Segment Start: Dataset entries

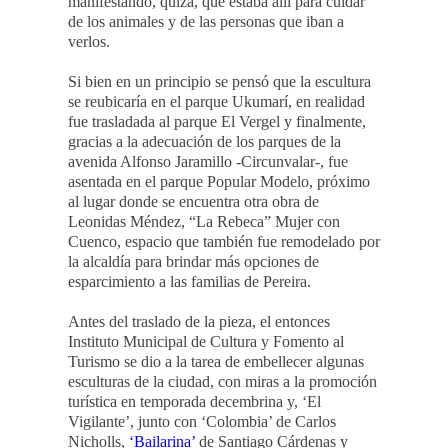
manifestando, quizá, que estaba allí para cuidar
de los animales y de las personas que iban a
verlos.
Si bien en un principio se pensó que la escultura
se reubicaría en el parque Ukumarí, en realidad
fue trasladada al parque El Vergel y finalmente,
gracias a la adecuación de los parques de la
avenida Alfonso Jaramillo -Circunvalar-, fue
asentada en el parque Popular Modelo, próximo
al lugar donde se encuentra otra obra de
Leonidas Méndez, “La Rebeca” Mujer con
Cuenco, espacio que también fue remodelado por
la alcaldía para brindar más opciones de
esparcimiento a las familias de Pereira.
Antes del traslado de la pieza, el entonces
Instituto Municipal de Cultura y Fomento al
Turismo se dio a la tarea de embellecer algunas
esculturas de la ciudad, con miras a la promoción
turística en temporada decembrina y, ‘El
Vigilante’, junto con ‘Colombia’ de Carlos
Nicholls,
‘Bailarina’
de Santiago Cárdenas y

Segment End: Dataset entries
Segment Start: Dataset entries

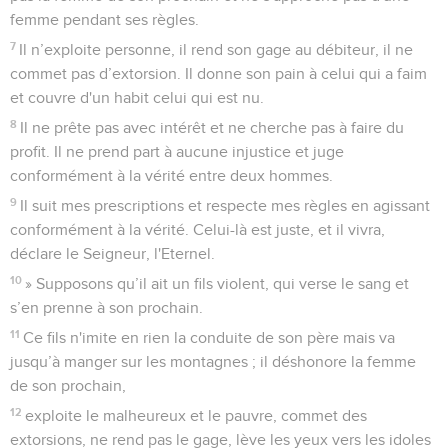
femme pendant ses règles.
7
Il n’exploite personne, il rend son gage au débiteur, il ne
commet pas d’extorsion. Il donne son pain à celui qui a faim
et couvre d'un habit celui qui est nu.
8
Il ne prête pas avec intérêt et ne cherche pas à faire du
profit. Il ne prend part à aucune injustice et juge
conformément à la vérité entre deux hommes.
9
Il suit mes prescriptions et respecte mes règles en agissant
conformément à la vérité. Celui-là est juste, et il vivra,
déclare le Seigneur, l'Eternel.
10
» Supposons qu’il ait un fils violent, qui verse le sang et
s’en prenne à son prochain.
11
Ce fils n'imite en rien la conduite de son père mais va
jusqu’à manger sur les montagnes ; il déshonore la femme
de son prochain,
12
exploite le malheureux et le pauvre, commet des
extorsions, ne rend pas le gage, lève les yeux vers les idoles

Segment End: Dataset entries
Segment Start: Dataset entries

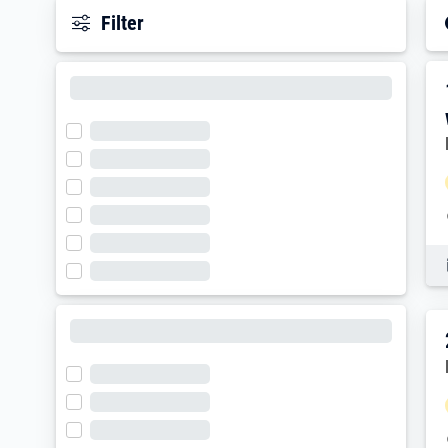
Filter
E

Segment End: Dataset entries

What you are asked to do: In the entries above, restate word for word the lines between the one holding "Si bien en un" and the one holding "de Santiago Cárdenas y", inclusive, and nothing besides.

Solution:
Si bien en un principio se pensó que la escultura
se reubicaría en el parque Ukumarí, en realidad
fue trasladada al parque El Vergel y finalmente,
gracias a la adecuación de los parques de la
avenida Alfonso Jaramillo -Circunvalar-, fue
asentada en el parque Popular Modelo, próximo
al lugar donde se encuentra otra obra de
Leonidas Méndez, “La Rebeca” Mujer con
Cuenco, espacio que también fue remodelado por
la alcaldía para brindar más opciones de
esparcimiento a las familias de Pereira.
Antes del traslado de la pieza, el entonces
Instituto Municipal de Cultura y Fomento al
Turismo se dio a la tarea de embellecer algunas
esculturas de la ciudad, con miras a la promoción
turística en temporada decembrina y, ‘El
Vigilante’, junto con ‘Colombia’ de Carlos
Nicholls,
‘Bailarina’
de Santiago Cárdenas y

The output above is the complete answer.